Selbst die Wirkung der Ganztagsschule, die viele nur widerstrebend und in der Hoffnung, sich damit der Strukturfrage entledigen zu können, eingeführt haben, ist begrenzt. Sie schafft nur dann mehr Chancengleichheit, wenn sie in einem sich als human und sozial verstehenden Schulkonzept realisiert wird. Mit anderen Worten: Sie wirkt am positivsten als Gesamtschule.
So hat Lohmann weitere Einwände unter die Lupe genommen und ist zu überraschenden Ergebnissen gekommen. Z.B. ist das Schülerverhalten nicht nur individuell und gesellschaftlich bedingt, sondern ebenfalls durch die Schulstruktur mitbestimmt.
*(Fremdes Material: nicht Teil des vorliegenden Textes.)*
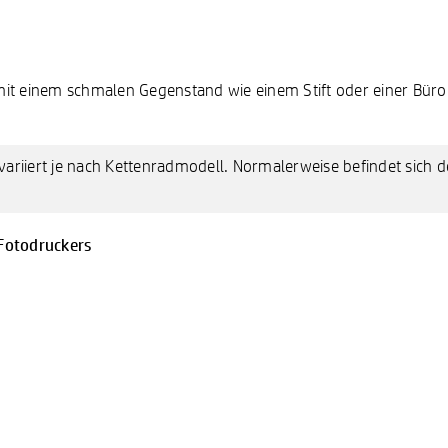
 mit einem schmalen Gegenstand wie einem Stift oder einer Bü
 variiert je nach Kettenradmodell. Normalerweise befindet sich 
-Fotodruckers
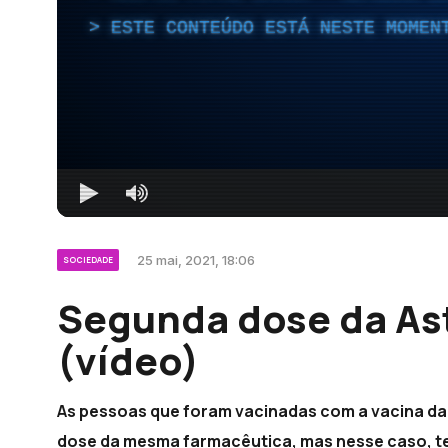
ESTE CONTEÚDO ESTÁ NESTE MOMEN
25 mai, 2021, 18:06
SOCIEDADE
Segunda dose da As
(vídeo)
As pessoas que foram vacinadas com a vacina da
dose da mesma farmacêutica, mas nesse caso, te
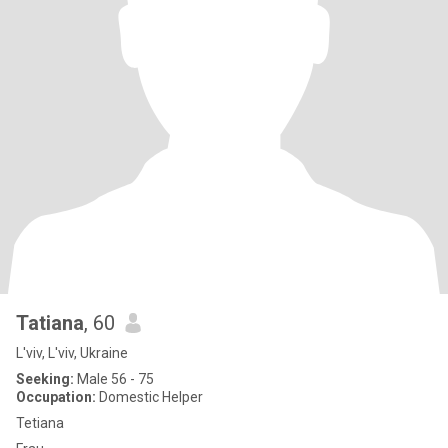
Tatiana
, 60
L'viv, L'viv, Ukraine
Seeking:
Male 56 - 75
Occupation:
Domestic Helper
Tetiana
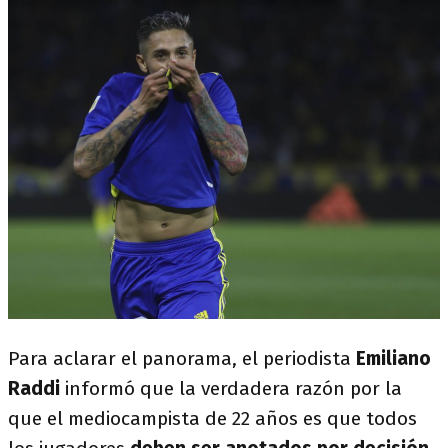
Para aclarar el panorama, el periodista
Emiliano
Raddi
informó que la verdadera razón por la
que el mediocampista de 22 años es que todos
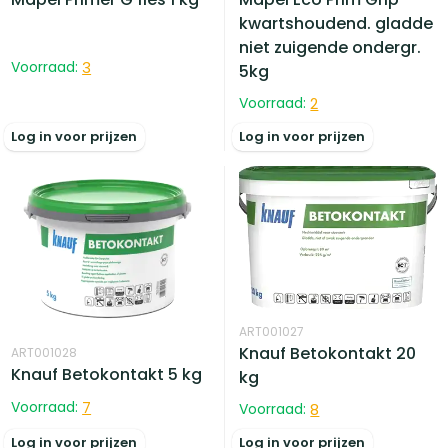
kwartshoudend. gladde
niet zuigende ondergr.
Voorraad:
3
5kg
Voorraad:
2
Log in voor prijzen
Log in voor prijzen
ART001027
Knauf Betokontakt 20
ART001028
Knauf Betokontakt 5 kg
kg
Voorraad:
7
Voorraad:
8
Log in voor prijzen
Log in voor prijzen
Sicher kommt es auf die Lehrerin und den Lehrer an, aber die Beziehung zu den Schülerinnen und Schülern, das Klima, das sie verbreiten und wie stark sie motivieren, hängt erheblich von der Schulstruktur ab.
Mithin bleibt die Reform der Schulstruktur der entscheidende Faktor, um die Chancengleichheit zu erhöhen und die Leistung bei allen zu steigern. Längeres gemeinsames Lernen erhöht nicht nur die Lern- und Entwicklungschancen der Kinder und Jugendlichen. Es hat auch positive Folgewirkungen auf das gesellschaftliche Miteinander und die Arbeitsmarktpolitik. Wie will die Bundesrepublik denn die von ihr ratifizerte Behindertenrechtskonvention einlösen, wenn sie schon im schulischen Bereich versagt?
Lohmanns eindrucksvolle Analyse wird heftige Reaktionen hervorrufen. Aber Gegenwind gehört zur Geschichte der GGG, solange sie ihr Kernthema nicht aus den Augen verliert.